Rührung ist die Waffe

Um das Thema der Wiedererweckung effizient zu bedienen, erzeugt Filip eine künstliche Realität. Man darf ihm dabei zusehen, wie er die Vergangenheit so identisch wie möglich nachstellt. Das beschränkt sich nicht auf dasselbe Apartment, sondern es werden frühere Freunde eingeladen, frühere Anekdoten nacherzählt, Orte aufgesucht, die Lars liebte. Das ist oft mit großer Rührung verbunden, zumindest auf Filips Seite. Rührung ist tatsächlich Filips Waffe. Wenn Lars nicht richtig mitgeht, steigert Filip das Rührungsniveau durch Lars’ Lieblingsmusik, durch Videobotschaften früherer Schüler. Er plündert im Gespräch mit Lars jede Erinnerung, derer er habhaft werden kann, und spielt sie ihm dann vor.
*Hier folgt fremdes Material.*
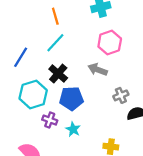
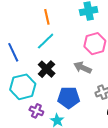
blue line: (21, 57) -> (13, 52), turned -60
blue pentagon: (71, 98) -> (69, 98), moved

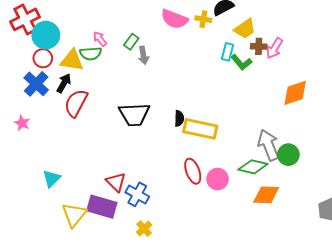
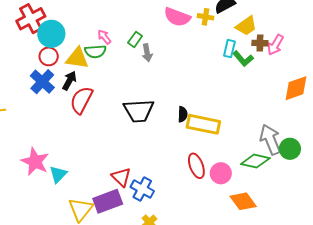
pink star: (22, 123) -> (35, 162), moved, size x1.8
orange diamond: (266, 195) -> (243, 201), moved, turned 52
purple rectangle: (102, 207) -> (108, 201), turned -36

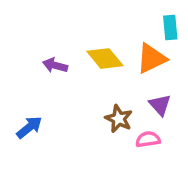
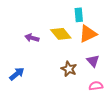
cyan rectangle: (170, 28) -> (79, 15), moved
pink semicircle: (148, 139) -> (96, 86), moved

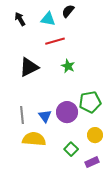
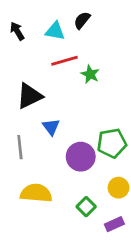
green star: (68, 66) -> (90, 74), moved
gray line: (22, 115) -> (20, 147), moved
blue triangle: (45, 116) -> (51, 127), moved

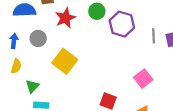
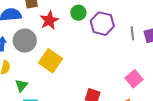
gray circle: (38, 38) -> (25, 41), size x1.5
pink square: (143, 79) -> (134, 79), moved

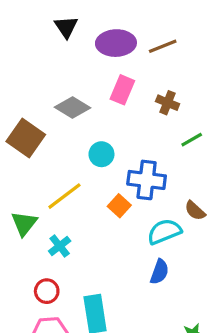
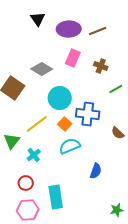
cyan circle: (101, 154) -> (60, 98), size x1.5
orange square: (119, 206) -> (65, 124), moved
cyan semicircle: (164, 232) -> (70, 146), moved

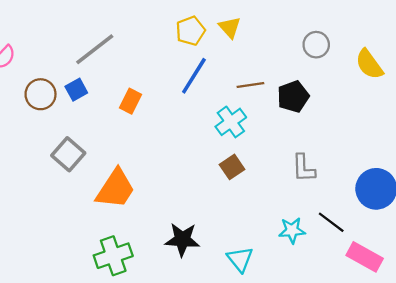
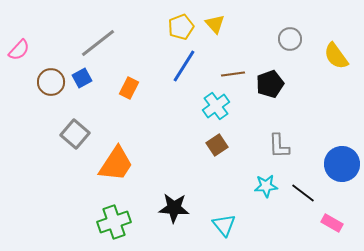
cyan star: (292, 230) -> (266, 186), moved
pink rectangle: (365, 257) -> (332, 223), size x0.7

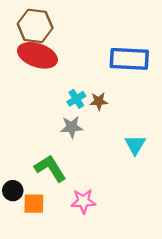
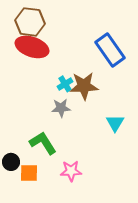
blue rectangle: (129, 59) -> (110, 50), turned 52
brown star: (99, 101) -> (84, 86), size x1.8

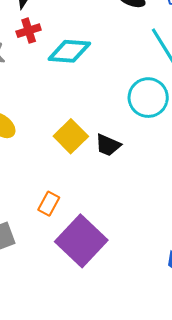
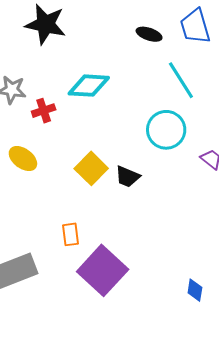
red cross: (29, 31) -> (44, 111), moved
orange rectangle: (49, 204) -> (71, 234), turned -35

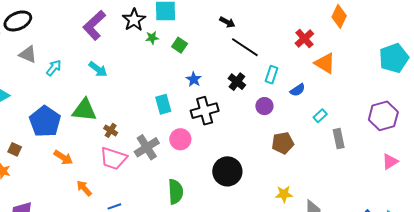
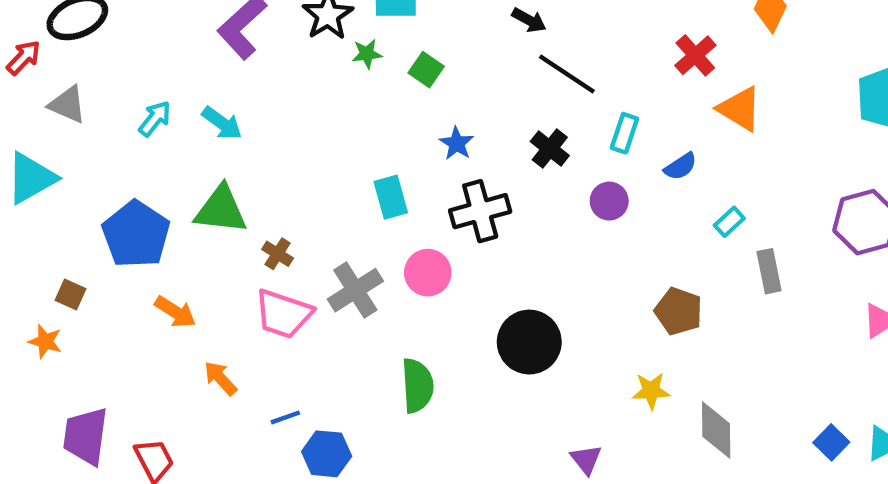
gray triangle: (28, 54) -> (68, 105), moved
cyan arrow: (98, 69) -> (222, 123), moved
brown pentagon: (283, 143) -> (679, 311), moved, turned 30

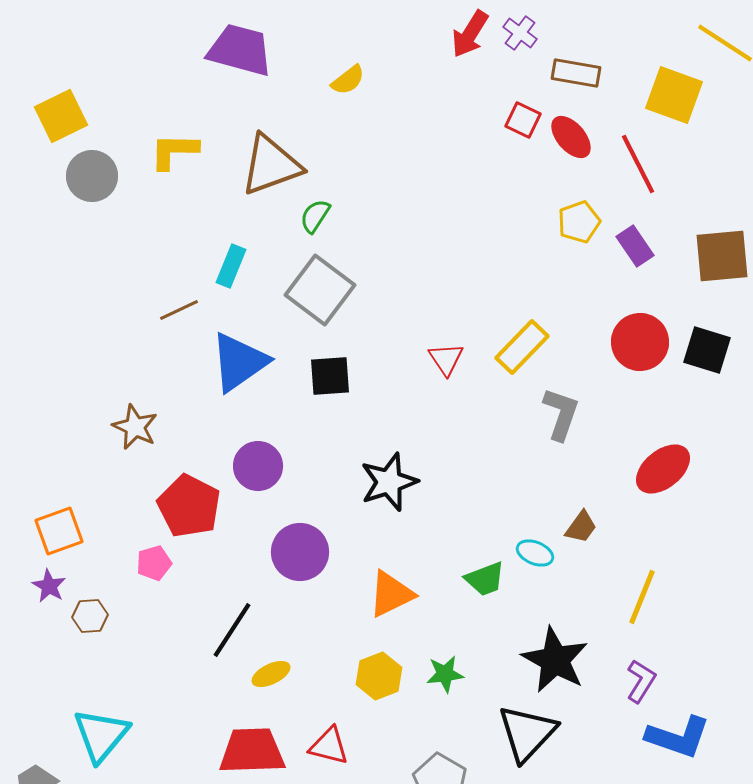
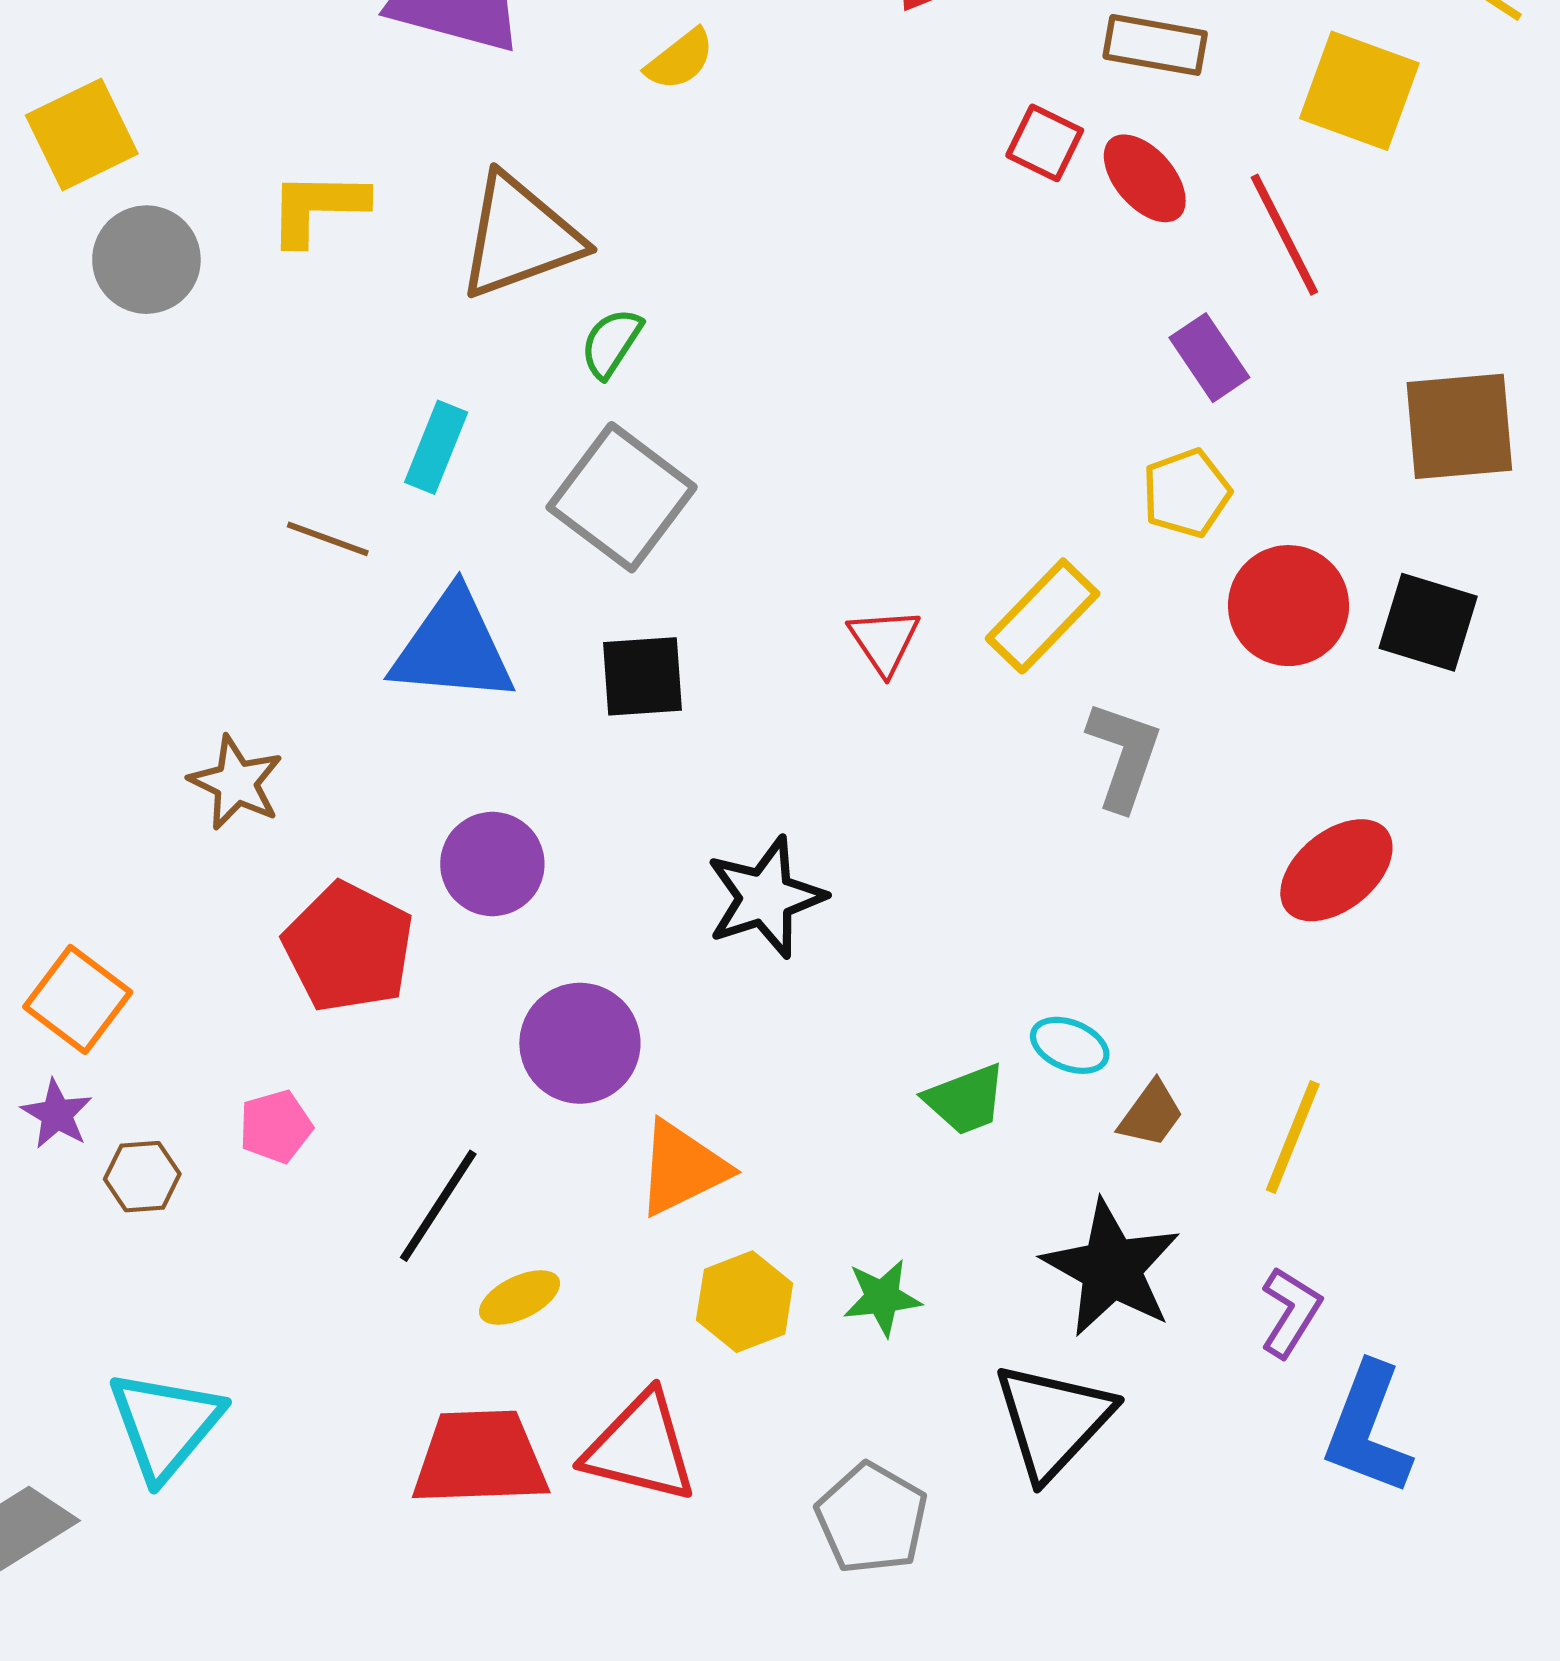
yellow pentagon: (579, 222) -> (1186, 493), moved
purple rectangle: (635, 246) -> (1209, 358), moved
brown line: (179, 310) -> (328, 539), turned 45
blue triangle: (239, 362) -> (453, 647), turned 40
brown trapezoid: (581, 527) -> (1151, 1114), moved
orange square: (59, 531) -> (78, 999), turned -33
pink pentagon: (154, 563) -> (276, 1127), moved
orange triangle: (391, 594) -> (682, 1168), moved
blue L-shape: (678, 737) -> (1368, 1429), turned 92
red triangle: (329, 746) -> (640, 1448), size x1.4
Das Ziel wird in Teilen erreicht. Lars redet, bedankt sich, will aufgeweckter sein. Manchmal allerdings überfordern ihn die Emotionen, da wird es voyeuristisch, nicht zuletzt weil der Film bei intimen Momenten keine Nachsicht kennt, Dramatik soll ins Bild. Filip ordnet sich den Film und den Vater unter, er erzählt, wie die Vergangenheit war, der alte Mann wird mitgeschoben. Erstaunlich, dass dieser Sohn glaubt, es gebe keine Geheimnisse zwischen Eltern und Kindern. Weiß man, was für eine Person die eigenen Eltern in ihrer Jugend waren? Weiß man, ob sie diese Person reanimieren wollen? Entsprechend wenig erfährt man in „Eine letzte Reise“ von Lars Hammar selbst, hauptsächlich erfährt man, wie Filip Hammar sich an ihn und sein Leben erinnert.

Den Druck beiseitegefegt

Dabei beredet Filip seine Unzulänglichkeiten gern vor der Kamera, seine Zweifel auch. Man sieht also nicht nur die Interaktion mit dem Vater, sondern auch eine kommentierende Interaktion mit Fredrik. Man soll ihm nicht böse sein, heißt das, man soll seinen Motiven nicht misstrauen. Das funktioniert gut, die allgegenwärtige Sentimentalität fegt den Druck, dem der Vater ausgesetzt wird, beiseite. Selbst wenn man weiß, dass Filip und Fredrik ein schwedisches Komikerduo sind, das Fernsehen und Kino mit Beiträgen bestückt, wird der Film von manchen Rezensenten als Zeugnis hinreißender familiärer Zuwendung aufgefasst. Dass er auf einer Idee beruht, die sich im Lauf des Films als zunehmend übergriffig erweist, wird ignoriert. Die letzte Reise wird durchgeführt, selbst wenn sie genauso von Rücksichtslosigkeit erzählt wie von Liebe.